Having kicked off his US Tour in October, Franz Nicolay has begun sending us dispatches from the road. He sent us his first last week but we ran a bit behind due to the hurricane
Anyway, you don't want to know about all that, so here is the first episode of the dispatches.
I was pretty sure I had all my tour ducks in a row: ordered and received CDs, arranged to pick up vinyl, got packs of strings and picks, checked to make sure the accordion wasn't falling apart. I'd take the clothes to the laundry, come home and pack, and hit the road. I may as well have been whistling a happy tune Friday morning when I went out to the car, and noticed the front driver's side tire was flat. Too bad, I thought, but not a crushing defeat - there's a Firestone a quarter mile from here, I'll just get the donut on there and pop on down.
"Weird," said Maria. "It looks like it was slashed."
I looked. Sure enough, there was a ragged rip on the side of the tire. Not only that, but the whole thing was at a cockeyed angle.
"When did that happen?" said Maria, pointing at a table-sized dent I'd somehow avoided noticing.
"Oh…" I said, fingering the flecks of white paint now apparent on the rearview mirror and across the front corner. "Somebody hit-and-run us overnight."
You can't get very far in a car with one wheel pointed north and one pointed southeast, so we got the poor thing towed around the corner and I got on the phone with insurance.
"Our nearest appraiser is in New Hampshire," said the State Farm lady.
"But I'm in Boston. You literally don't have anyone in Boston?"
"Doesn't look like it, no."
"And I can't have them fix anything until you look at it?"
"No. Someone can get there by Monday, at the earliest. We can provide you with a rental car until the repairs are done."
I explained that by Tuesday I would be, if I had a way to get there, in Virginia; by Wednesday in Georgia, and by the next week somewhere in the Missouri plains.
"Let me call you back."
Well, reader, I have to give credit to at least this corner of the much-maligned insurance industry; because within the hour I was at the wheel of a brand-new rental car for the month-long tour, sponsored full by State Farm. I do love a happy ending.
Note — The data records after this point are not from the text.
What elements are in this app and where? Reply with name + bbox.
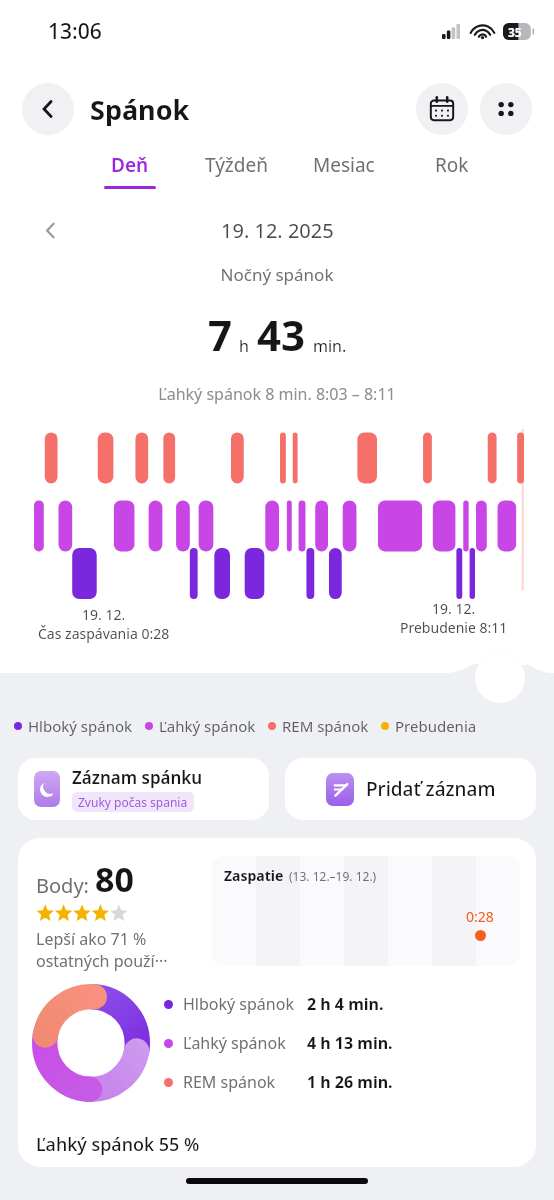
staticText: Body: bbox=[36, 872, 95, 899]
staticText: Lepší ako 71 % bbox=[36, 928, 147, 950]
staticText: 43 bbox=[257, 306, 306, 363]
staticText: 7 bbox=[208, 306, 233, 363]
staticText: Zvuky počas spania bbox=[78, 794, 188, 810]
button[interactable]: Mesiac bbox=[290, 152, 398, 186]
staticText: Ľahký spánok 55 % bbox=[36, 1132, 200, 1157]
staticText: Ľahký spánok bbox=[183, 1032, 286, 1054]
staticText: 19. 12. bbox=[432, 599, 476, 618]
staticText: 19. 12. 2025 bbox=[221, 217, 334, 244]
staticText: Spánok bbox=[90, 91, 190, 128]
staticText: Týždeň bbox=[205, 152, 268, 178]
staticText: 2 h 4 min. bbox=[307, 993, 384, 1015]
staticText: 13:06 bbox=[48, 17, 102, 46]
staticText: Prebudenia bbox=[395, 716, 477, 736]
staticText: 19. 12. bbox=[82, 605, 126, 624]
button[interactable]: Záznam spánku bbox=[18, 758, 269, 820]
staticText: Mesiac bbox=[313, 152, 375, 178]
button[interactable]: Pridať záznam bbox=[285, 758, 536, 820]
button[interactable]: Deň bbox=[76, 152, 183, 189]
staticText: 35 bbox=[508, 24, 522, 40]
button[interactable]: Previous day bbox=[34, 214, 66, 246]
button[interactable]: Rok bbox=[398, 152, 506, 186]
staticText: min. bbox=[313, 335, 347, 357]
staticText: Pridať záznam bbox=[366, 776, 496, 802]
staticText: Hlboký spánok bbox=[183, 993, 294, 1015]
staticText: REM spánok bbox=[282, 716, 369, 736]
button[interactable]: Back bbox=[22, 83, 74, 135]
staticText: Nočný spánok bbox=[0, 263, 554, 286]
staticText: Hlboký spánok bbox=[28, 716, 133, 736]
staticText: Prebudenie 8:11 bbox=[400, 618, 508, 637]
staticText: Ľahký spánok bbox=[159, 716, 256, 736]
staticText: Rok bbox=[435, 152, 469, 178]
button[interactable]: Týždeň bbox=[183, 152, 290, 186]
button[interactable]: More options bbox=[480, 83, 532, 135]
staticText: Deň bbox=[111, 152, 149, 178]
staticText: 80 bbox=[95, 856, 134, 902]
staticText: Záznam spánku bbox=[72, 766, 203, 789]
button[interactable]: Body: bbox=[18, 838, 536, 1167]
staticText: Ľahký spánok 8 min. 8:03 – 8:11 bbox=[0, 383, 554, 405]
staticText: h bbox=[239, 335, 249, 357]
staticText: 1 h 26 min. bbox=[307, 1071, 393, 1093]
staticText: Zaspatie bbox=[224, 866, 284, 885]
staticText: 4 h 13 min. bbox=[307, 1032, 393, 1054]
staticText: Čas zaspávania 0:28 bbox=[38, 624, 170, 643]
button[interactable]: Calendar bbox=[416, 83, 468, 135]
staticText: (13. 12.–19. 12.) bbox=[289, 868, 377, 884]
staticText: REM spánok bbox=[183, 1071, 276, 1093]
staticText: 0:28 bbox=[466, 907, 494, 926]
staticText: ostatných použí··· bbox=[36, 950, 168, 972]
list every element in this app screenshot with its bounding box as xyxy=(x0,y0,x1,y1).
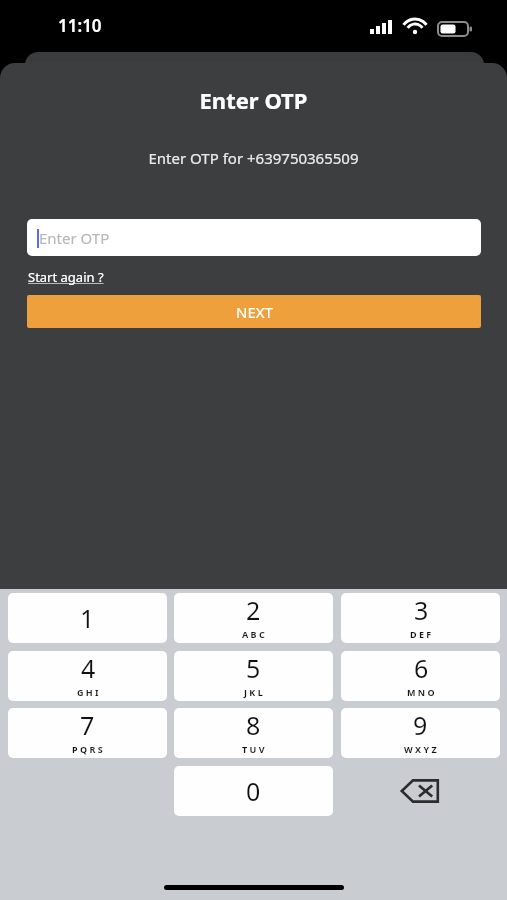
button[interactable]: 8 xyxy=(174,708,333,758)
button[interactable]: 2 xyxy=(174,593,333,643)
staticText: G H I xyxy=(77,686,99,698)
button[interactable]: 5 xyxy=(174,651,333,701)
staticText: J K L xyxy=(244,686,263,698)
button[interactable]: 7 xyxy=(8,708,167,758)
staticText: 6 xyxy=(414,651,429,685)
staticText: D E F xyxy=(410,628,432,640)
staticText: T U V xyxy=(242,743,265,755)
button[interactable]: 6 xyxy=(341,651,500,701)
staticText: P Q R S xyxy=(72,743,103,755)
button[interactable]: 3 xyxy=(341,593,500,643)
staticText: NEXT xyxy=(236,302,273,322)
button[interactable]: Start again ? xyxy=(27,266,105,288)
button[interactable]: 0 xyxy=(174,766,333,816)
button[interactable]: 1 xyxy=(8,593,167,643)
staticText: Start again ? xyxy=(28,268,104,286)
staticText: 7 xyxy=(80,708,95,742)
button[interactable]: Enter OTP xyxy=(27,219,481,256)
staticText: Enter OTP for +639750365509 xyxy=(0,148,507,168)
button[interactable]: 9 xyxy=(341,708,500,758)
staticText: W X Y Z xyxy=(404,743,437,755)
staticText: 4 xyxy=(81,651,96,685)
button[interactable]: Backspace xyxy=(341,766,500,816)
staticText: 9 xyxy=(413,708,428,742)
staticText: 3 xyxy=(414,593,429,627)
staticText: 5 xyxy=(246,651,261,685)
staticText: Enter OTP xyxy=(39,228,110,248)
staticText: 8 xyxy=(246,708,261,742)
staticText: Enter OTP xyxy=(0,85,507,115)
button[interactable]: 4 xyxy=(8,651,167,701)
staticText: 1 xyxy=(80,601,95,635)
staticText: 0 xyxy=(246,774,261,808)
staticText: A B C xyxy=(242,628,265,640)
staticText: 2 xyxy=(246,593,261,627)
staticText: M N O xyxy=(407,686,435,698)
button[interactable]: NEXT xyxy=(27,295,481,328)
staticText: 11:10 xyxy=(58,14,102,37)
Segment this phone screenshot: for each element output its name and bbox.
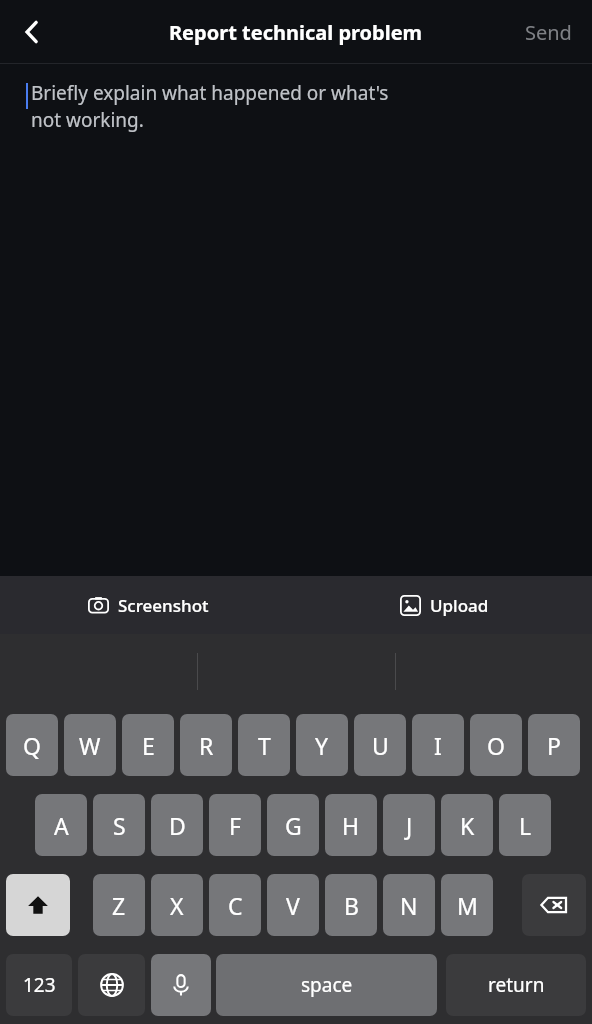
button[interactable]: Q <box>6 714 58 776</box>
staticText: Briefly explain what happened or what's … <box>31 80 389 133</box>
staticText: D <box>169 810 186 841</box>
staticText: H <box>342 810 360 841</box>
button[interactable]: R <box>180 714 232 776</box>
button[interactable]: Y <box>296 714 348 776</box>
staticText: space <box>301 972 353 998</box>
button[interactable]: V <box>267 874 319 936</box>
button[interactable]: Back <box>6 6 58 58</box>
staticText: O <box>487 730 505 761</box>
button[interactable]: Backspace <box>522 874 586 936</box>
staticText: K <box>460 810 475 841</box>
staticText: Y <box>315 730 329 761</box>
button[interactable]: 123 <box>6 954 72 1016</box>
button[interactable]: Shift <box>6 874 70 936</box>
button[interactable]: Screenshot <box>78 586 219 625</box>
button[interactable]: P <box>528 714 580 776</box>
button[interactable]: Briefly explain what happened or what's … <box>0 64 592 576</box>
staticText: V <box>286 890 300 921</box>
button[interactable]: B <box>325 874 377 936</box>
button[interactable]: Send <box>519 11 578 54</box>
button[interactable]: M <box>441 874 493 936</box>
button[interactable]: L <box>499 794 551 856</box>
staticText: Z <box>112 890 126 921</box>
button[interactable]: F <box>209 794 261 856</box>
staticText: F <box>229 810 241 841</box>
button[interactable]: space <box>216 954 437 1016</box>
staticText: G <box>285 810 302 841</box>
button[interactable]: E <box>122 714 174 776</box>
staticText: M <box>457 890 478 921</box>
staticText: return <box>488 972 545 998</box>
button[interactable]: return <box>446 954 586 1016</box>
button[interactable]: S <box>93 794 145 856</box>
button[interactable]: H <box>325 794 377 856</box>
staticText: X <box>170 890 184 921</box>
button[interactable]: I <box>412 714 464 776</box>
button[interactable]: U <box>354 714 406 776</box>
button[interactable]: N <box>383 874 435 936</box>
staticText: Screenshot <box>118 594 209 617</box>
staticText: T <box>258 730 271 761</box>
staticText: J <box>406 810 413 841</box>
button[interactable]: Upload <box>390 586 499 625</box>
staticText: P <box>547 730 561 761</box>
button[interactable]: G <box>267 794 319 856</box>
staticText: N <box>400 890 418 921</box>
button[interactable]: K <box>441 794 493 856</box>
staticText: Report technical problem <box>169 19 423 46</box>
staticText: C <box>228 890 243 921</box>
button[interactable]: O <box>470 714 522 776</box>
staticText: A <box>54 810 69 841</box>
staticText: Upload <box>430 594 489 617</box>
staticText: U <box>372 730 389 761</box>
button[interactable]: Voice input <box>151 954 211 1016</box>
button[interactable]: C <box>209 874 261 936</box>
button[interactable]: W <box>64 714 116 776</box>
button[interactable]: Z <box>93 874 145 936</box>
button[interactable]: Change keyboard <box>78 954 145 1016</box>
button[interactable]: A <box>35 794 87 856</box>
staticText: Q <box>23 730 41 761</box>
staticText: W <box>79 730 101 761</box>
staticText: S <box>113 810 126 841</box>
staticText: L <box>519 810 532 841</box>
button[interactable]: J <box>383 794 435 856</box>
staticText: R <box>199 730 214 761</box>
staticText: I <box>434 730 442 761</box>
button[interactable]: D <box>151 794 203 856</box>
staticText: B <box>344 890 359 921</box>
button[interactable]: T <box>238 714 290 776</box>
staticText: 123 <box>23 972 56 998</box>
button[interactable]: X <box>151 874 203 936</box>
staticText: E <box>142 730 155 761</box>
staticText: Send <box>525 19 572 46</box>
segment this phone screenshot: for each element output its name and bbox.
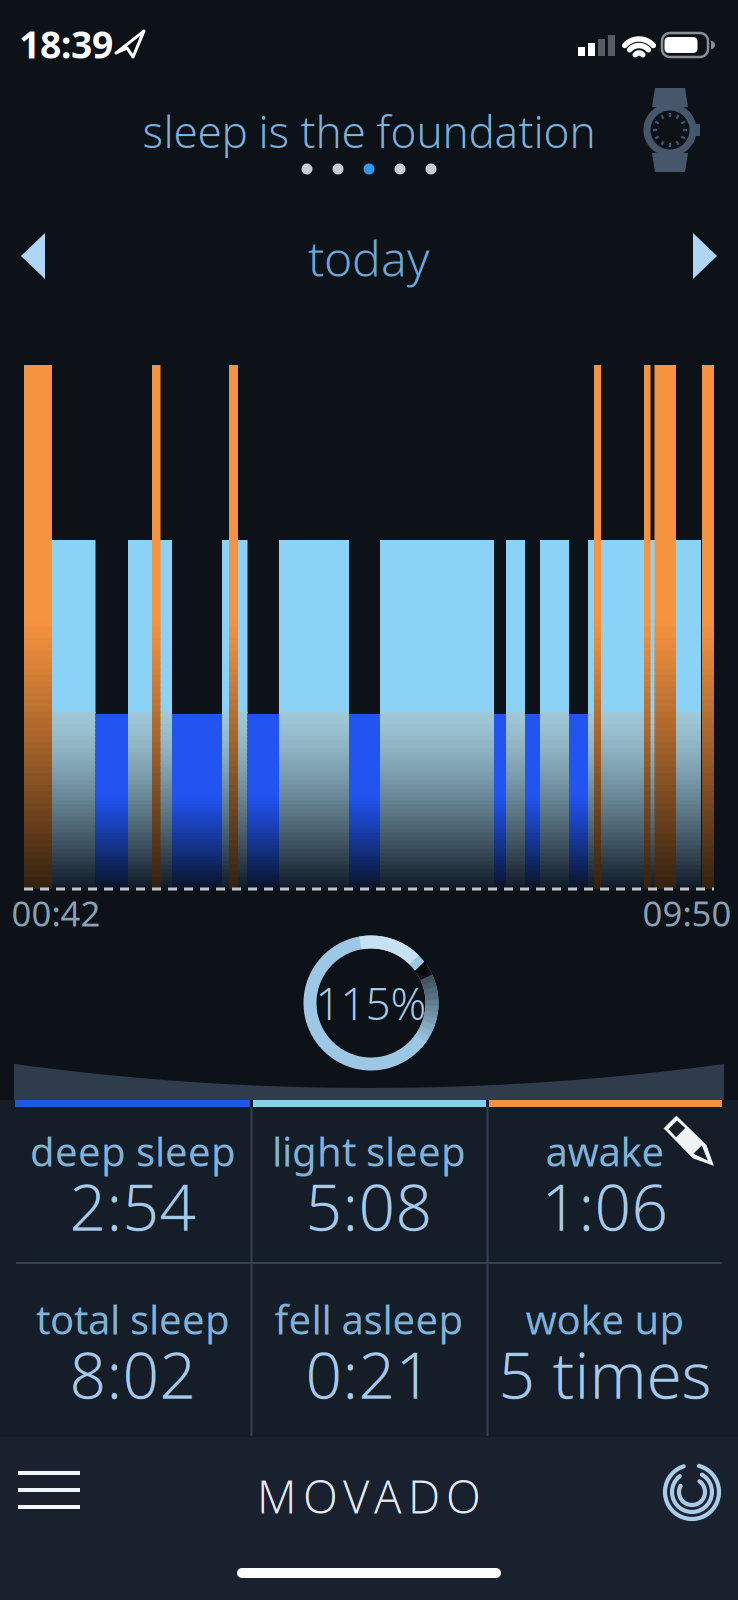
staticText: 8:02 bbox=[70, 1332, 196, 1416]
staticText: total sleep bbox=[36, 1292, 230, 1346]
button[interactable] bbox=[642, 88, 702, 172]
staticText: deep sleep bbox=[30, 1124, 236, 1178]
staticText: 5:08 bbox=[306, 1164, 432, 1248]
staticText: awake bbox=[546, 1124, 664, 1178]
staticText: 1:06 bbox=[542, 1164, 668, 1248]
staticText: 09:50 bbox=[642, 890, 732, 936]
button[interactable] bbox=[663, 1463, 721, 1521]
staticText: 0:21 bbox=[306, 1332, 432, 1416]
staticText: 00:42 bbox=[12, 890, 100, 936]
button[interactable] bbox=[668, 1118, 720, 1170]
staticText: 2:54 bbox=[70, 1164, 196, 1248]
staticText: 115% bbox=[316, 974, 426, 1032]
staticText: fell asleep bbox=[274, 1292, 464, 1346]
staticText: woke up bbox=[526, 1292, 684, 1346]
staticText: MOVADO bbox=[257, 1466, 481, 1526]
button[interactable] bbox=[18, 1471, 80, 1509]
staticText: today bbox=[308, 226, 430, 290]
button[interactable] bbox=[21, 233, 45, 279]
staticText: 5 times bbox=[498, 1332, 712, 1416]
button[interactable] bbox=[693, 233, 717, 279]
staticText: light sleep bbox=[272, 1124, 466, 1178]
staticText: 18:39 bbox=[19, 19, 113, 69]
staticText: sleep is the foundation bbox=[142, 102, 596, 160]
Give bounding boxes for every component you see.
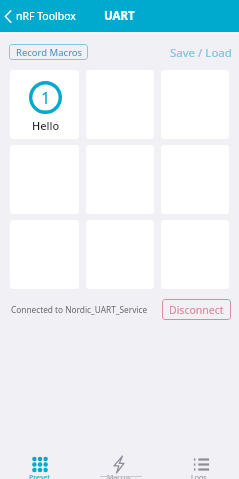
button[interactable]: Macros <box>79 456 159 479</box>
staticText: Record Macros <box>16 46 83 59</box>
staticText: 1 <box>41 87 51 109</box>
button[interactable]: Preset <box>0 456 79 479</box>
staticText: UART <box>104 8 135 24</box>
button[interactable]: Logs <box>159 456 239 479</box>
staticText: nRF Toolbox <box>16 9 76 23</box>
button[interactable]: Record Macros <box>9 44 88 60</box>
other: Preset <box>31 456 49 473</box>
staticText: Save / Load <box>170 45 232 61</box>
button[interactable]: Save / Load <box>161 41 239 65</box>
staticText: Logs <box>191 473 207 479</box>
button[interactable]: Disconnect <box>162 299 231 320</box>
button[interactable]: nRF Toolbox <box>0 9 80 23</box>
staticText: Connected to Nordic_UART_Service <box>11 304 148 315</box>
other: Macros <box>110 456 128 473</box>
staticText: Hello <box>32 118 60 133</box>
button[interactable]: 1 <box>10 70 79 139</box>
other: Logs <box>190 456 208 473</box>
staticText: Preset <box>29 473 50 479</box>
staticText: Disconnect <box>169 303 224 317</box>
staticText: Macros <box>107 473 131 479</box>
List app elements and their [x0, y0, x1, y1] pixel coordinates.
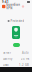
staticText: Latency [3, 57, 12, 60]
staticText: Guardian VPN [6, 3, 20, 10]
staticText: Auto [22, 51, 29, 54]
staticText: 1.2 GB [19, 63, 29, 67]
staticText: 9:41 [2, 0, 9, 4]
staticText: Protected [10, 19, 24, 23]
staticText: Data [3, 63, 8, 67]
staticText: Server [3, 51, 11, 54]
staticText: 24 ms [21, 57, 29, 60]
The first show was Sunday night at Sarah Lawrence College north of New York City, but we had a cat to sit and a wedding to applaud in the meantime, about which I will say in short that advocates of gay marriage are really slacking on one of their strongest arguments: matching outfits. Our friends Dan and Dany - cutely, Dan y Dany, since the latter is Venezuelan (which has got to be the classiest of the Spanish accents) - had identical tan corduroy suits with black bow ties, topped by green wreaths, and recessed to the Talking Heads' "Road To Nowhere." The cat I was sorely tempted to throw off the balcony.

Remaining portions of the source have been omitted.